▸ **Directions for this task**
Please give back word for word the lines of the material below between the line containing "Villa Styles" and the line containing "domaine du numérique, en", inclusive.

▸ **Source records**

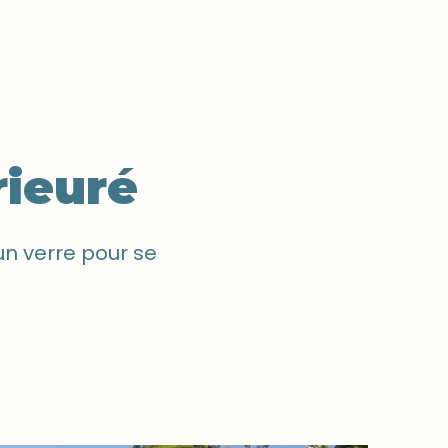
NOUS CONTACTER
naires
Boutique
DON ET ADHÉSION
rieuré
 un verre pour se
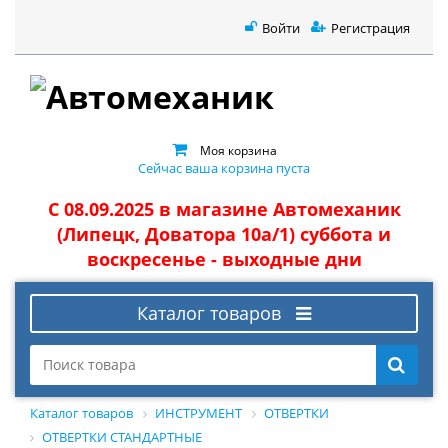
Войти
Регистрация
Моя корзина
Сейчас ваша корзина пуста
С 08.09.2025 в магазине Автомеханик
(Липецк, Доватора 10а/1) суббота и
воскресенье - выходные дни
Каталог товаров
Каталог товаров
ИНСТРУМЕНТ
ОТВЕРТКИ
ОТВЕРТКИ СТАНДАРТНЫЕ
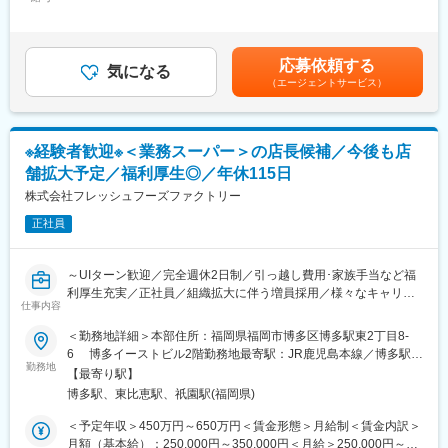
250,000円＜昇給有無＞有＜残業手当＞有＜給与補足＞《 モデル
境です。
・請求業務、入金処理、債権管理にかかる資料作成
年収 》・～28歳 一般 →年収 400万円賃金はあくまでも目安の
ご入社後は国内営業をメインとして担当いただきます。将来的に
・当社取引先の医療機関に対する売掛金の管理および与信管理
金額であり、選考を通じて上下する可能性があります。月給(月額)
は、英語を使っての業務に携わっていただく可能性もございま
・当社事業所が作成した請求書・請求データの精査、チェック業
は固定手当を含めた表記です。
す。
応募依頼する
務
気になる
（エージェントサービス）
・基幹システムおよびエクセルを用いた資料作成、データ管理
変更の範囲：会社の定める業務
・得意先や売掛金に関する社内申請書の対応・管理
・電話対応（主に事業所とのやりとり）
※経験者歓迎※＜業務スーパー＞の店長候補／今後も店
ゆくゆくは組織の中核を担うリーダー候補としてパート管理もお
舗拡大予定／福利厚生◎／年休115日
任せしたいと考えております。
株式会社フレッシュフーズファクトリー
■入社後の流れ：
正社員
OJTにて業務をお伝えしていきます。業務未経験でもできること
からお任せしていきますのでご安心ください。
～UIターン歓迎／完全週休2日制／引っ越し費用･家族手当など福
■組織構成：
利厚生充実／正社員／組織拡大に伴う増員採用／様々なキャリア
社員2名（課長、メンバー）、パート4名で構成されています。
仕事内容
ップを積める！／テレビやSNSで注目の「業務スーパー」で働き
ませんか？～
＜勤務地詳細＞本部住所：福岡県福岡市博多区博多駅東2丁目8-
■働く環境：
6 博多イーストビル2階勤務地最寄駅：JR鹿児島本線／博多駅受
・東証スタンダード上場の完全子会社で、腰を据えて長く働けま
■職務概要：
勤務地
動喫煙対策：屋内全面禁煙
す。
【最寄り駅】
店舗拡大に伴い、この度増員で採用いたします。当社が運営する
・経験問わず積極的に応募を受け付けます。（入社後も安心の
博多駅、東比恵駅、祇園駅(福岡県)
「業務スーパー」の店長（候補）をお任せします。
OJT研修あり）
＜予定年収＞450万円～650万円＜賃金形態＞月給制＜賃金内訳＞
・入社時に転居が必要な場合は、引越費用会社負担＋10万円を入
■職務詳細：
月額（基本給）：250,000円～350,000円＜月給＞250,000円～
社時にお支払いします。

---

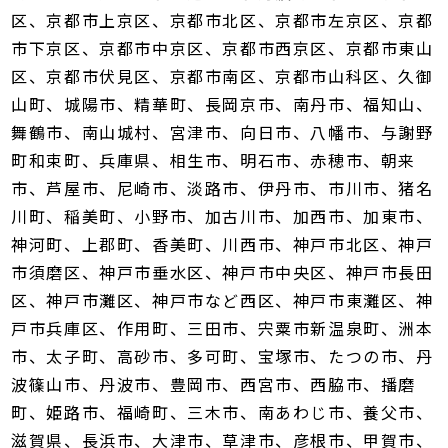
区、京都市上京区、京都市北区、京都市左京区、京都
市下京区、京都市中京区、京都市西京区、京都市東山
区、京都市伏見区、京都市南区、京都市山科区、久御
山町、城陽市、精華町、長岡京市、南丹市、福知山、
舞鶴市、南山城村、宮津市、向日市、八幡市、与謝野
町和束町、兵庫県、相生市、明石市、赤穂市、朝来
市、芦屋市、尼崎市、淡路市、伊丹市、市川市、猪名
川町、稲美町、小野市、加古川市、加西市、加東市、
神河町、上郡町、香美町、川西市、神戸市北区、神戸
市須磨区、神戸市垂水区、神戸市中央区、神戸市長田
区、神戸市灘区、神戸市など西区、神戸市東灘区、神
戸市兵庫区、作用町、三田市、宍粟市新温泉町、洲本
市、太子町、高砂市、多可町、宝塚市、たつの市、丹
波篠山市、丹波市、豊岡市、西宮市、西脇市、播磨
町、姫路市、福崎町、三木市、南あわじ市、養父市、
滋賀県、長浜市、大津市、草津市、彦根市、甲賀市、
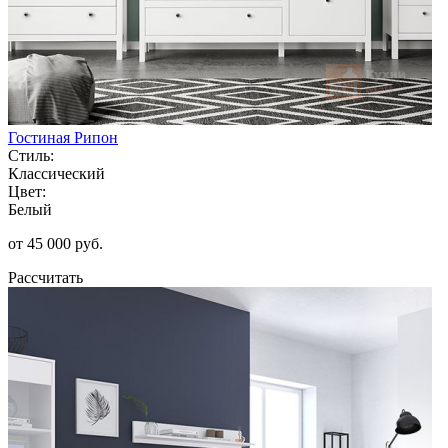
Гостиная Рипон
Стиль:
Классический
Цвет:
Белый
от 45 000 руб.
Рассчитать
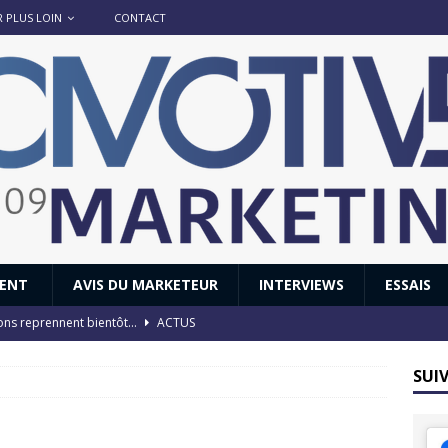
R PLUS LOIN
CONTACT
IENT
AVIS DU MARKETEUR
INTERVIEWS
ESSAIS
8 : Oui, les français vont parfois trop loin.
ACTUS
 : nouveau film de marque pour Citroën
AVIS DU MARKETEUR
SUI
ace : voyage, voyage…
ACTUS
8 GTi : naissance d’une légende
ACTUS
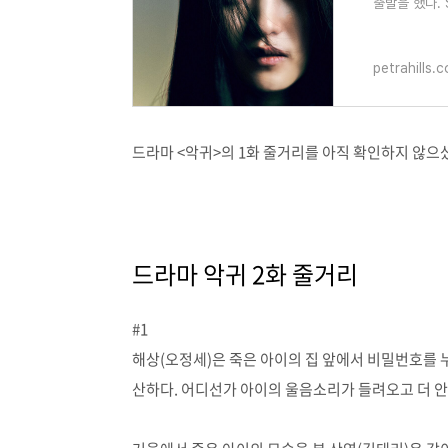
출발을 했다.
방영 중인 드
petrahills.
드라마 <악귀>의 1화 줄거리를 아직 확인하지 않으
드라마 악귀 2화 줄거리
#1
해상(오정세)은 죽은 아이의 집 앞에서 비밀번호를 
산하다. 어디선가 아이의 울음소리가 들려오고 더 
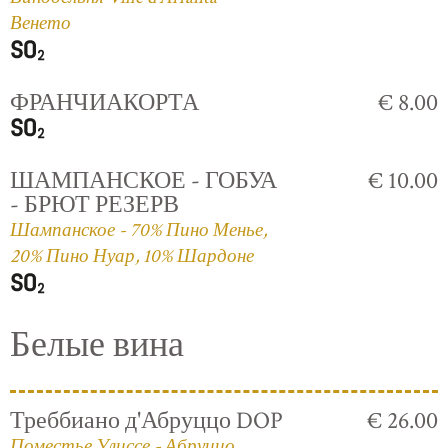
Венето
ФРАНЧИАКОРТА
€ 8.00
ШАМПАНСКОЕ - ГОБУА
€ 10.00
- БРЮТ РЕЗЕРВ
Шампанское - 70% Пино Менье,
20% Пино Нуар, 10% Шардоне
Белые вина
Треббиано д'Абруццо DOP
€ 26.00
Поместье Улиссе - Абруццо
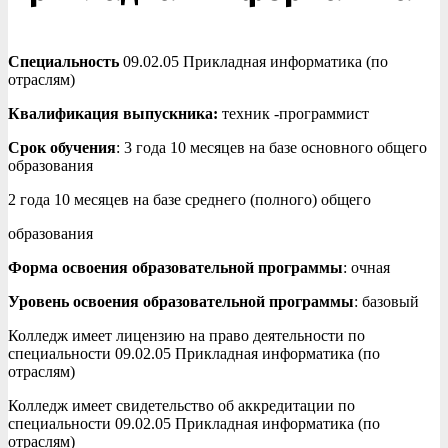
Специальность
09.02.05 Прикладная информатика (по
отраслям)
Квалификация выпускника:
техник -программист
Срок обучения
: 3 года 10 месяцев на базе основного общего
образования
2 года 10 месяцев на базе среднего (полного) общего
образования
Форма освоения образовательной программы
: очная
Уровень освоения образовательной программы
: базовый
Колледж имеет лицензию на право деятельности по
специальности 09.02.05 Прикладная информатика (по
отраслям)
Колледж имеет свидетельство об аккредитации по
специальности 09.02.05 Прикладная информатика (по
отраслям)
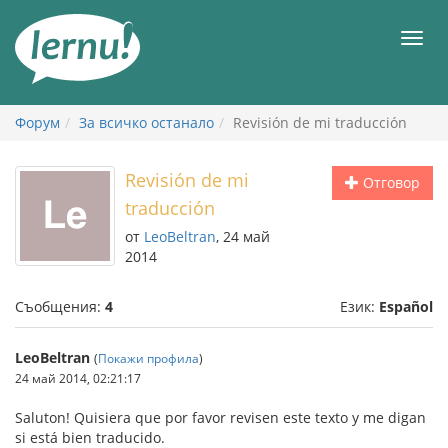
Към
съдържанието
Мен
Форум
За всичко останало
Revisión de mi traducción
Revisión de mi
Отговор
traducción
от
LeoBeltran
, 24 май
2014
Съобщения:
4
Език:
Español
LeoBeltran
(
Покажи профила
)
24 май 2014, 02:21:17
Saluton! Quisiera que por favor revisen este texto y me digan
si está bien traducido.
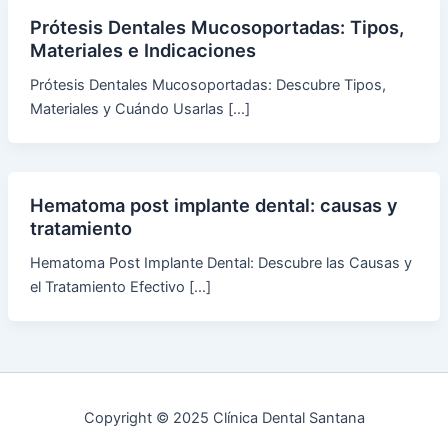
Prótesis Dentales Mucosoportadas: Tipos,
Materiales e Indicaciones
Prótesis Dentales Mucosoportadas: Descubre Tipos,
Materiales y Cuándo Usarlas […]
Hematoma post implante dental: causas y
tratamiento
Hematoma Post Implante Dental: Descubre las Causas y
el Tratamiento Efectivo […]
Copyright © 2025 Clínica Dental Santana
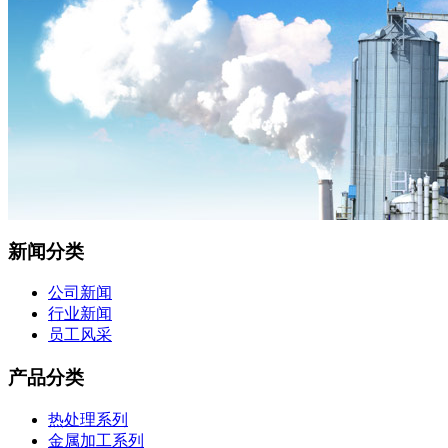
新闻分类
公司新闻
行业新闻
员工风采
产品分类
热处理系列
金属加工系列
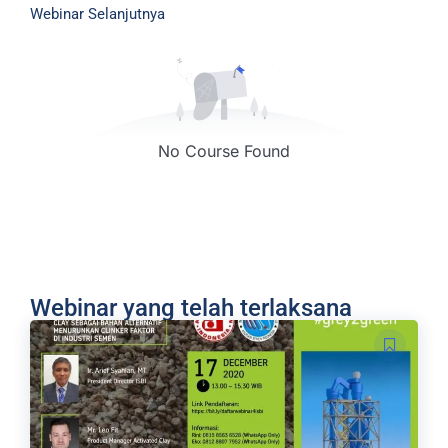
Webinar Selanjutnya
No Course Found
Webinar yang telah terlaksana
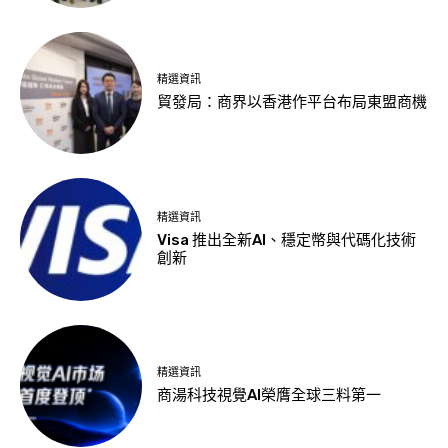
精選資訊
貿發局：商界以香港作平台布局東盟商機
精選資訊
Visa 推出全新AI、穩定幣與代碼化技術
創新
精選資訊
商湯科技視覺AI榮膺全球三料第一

--

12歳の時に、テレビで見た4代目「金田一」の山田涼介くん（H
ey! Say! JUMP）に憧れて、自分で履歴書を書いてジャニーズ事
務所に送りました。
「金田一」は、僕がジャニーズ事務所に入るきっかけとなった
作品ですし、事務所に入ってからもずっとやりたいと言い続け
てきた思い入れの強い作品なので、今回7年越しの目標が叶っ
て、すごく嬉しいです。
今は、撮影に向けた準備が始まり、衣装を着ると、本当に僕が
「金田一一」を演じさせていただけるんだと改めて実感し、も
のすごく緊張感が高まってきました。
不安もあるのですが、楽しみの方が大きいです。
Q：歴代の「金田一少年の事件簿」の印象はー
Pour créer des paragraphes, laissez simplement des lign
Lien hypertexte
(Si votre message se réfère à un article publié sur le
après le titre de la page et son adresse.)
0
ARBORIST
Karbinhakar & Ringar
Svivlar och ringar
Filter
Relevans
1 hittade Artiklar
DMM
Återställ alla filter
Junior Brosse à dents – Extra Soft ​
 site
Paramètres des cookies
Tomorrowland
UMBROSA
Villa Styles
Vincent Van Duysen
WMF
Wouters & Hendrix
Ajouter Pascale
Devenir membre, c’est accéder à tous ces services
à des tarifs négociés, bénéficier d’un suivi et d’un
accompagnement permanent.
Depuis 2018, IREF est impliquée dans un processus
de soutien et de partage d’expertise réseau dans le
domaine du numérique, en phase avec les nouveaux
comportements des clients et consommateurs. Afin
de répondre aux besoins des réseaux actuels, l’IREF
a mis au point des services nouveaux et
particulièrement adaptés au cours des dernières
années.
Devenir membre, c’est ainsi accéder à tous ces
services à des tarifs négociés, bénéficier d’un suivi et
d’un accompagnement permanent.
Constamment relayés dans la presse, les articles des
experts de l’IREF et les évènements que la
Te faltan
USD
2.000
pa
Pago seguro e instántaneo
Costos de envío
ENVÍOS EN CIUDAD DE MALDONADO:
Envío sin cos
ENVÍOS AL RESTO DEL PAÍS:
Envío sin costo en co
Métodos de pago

▸ **Solution**
Villa Styles
Vincent Van Duysen
WMF
Wouters & Hendrix
Ajouter Pascale
Devenir membre, c’est accéder à tous ces services
à des tarifs négociés, bénéficier d’un suivi et d’un
accompagnement permanent.
Depuis 2018, IREF est impliquée dans un processus
de soutien et de partage d’expertise réseau dans le
domaine du numérique, en phase avec les nouveaux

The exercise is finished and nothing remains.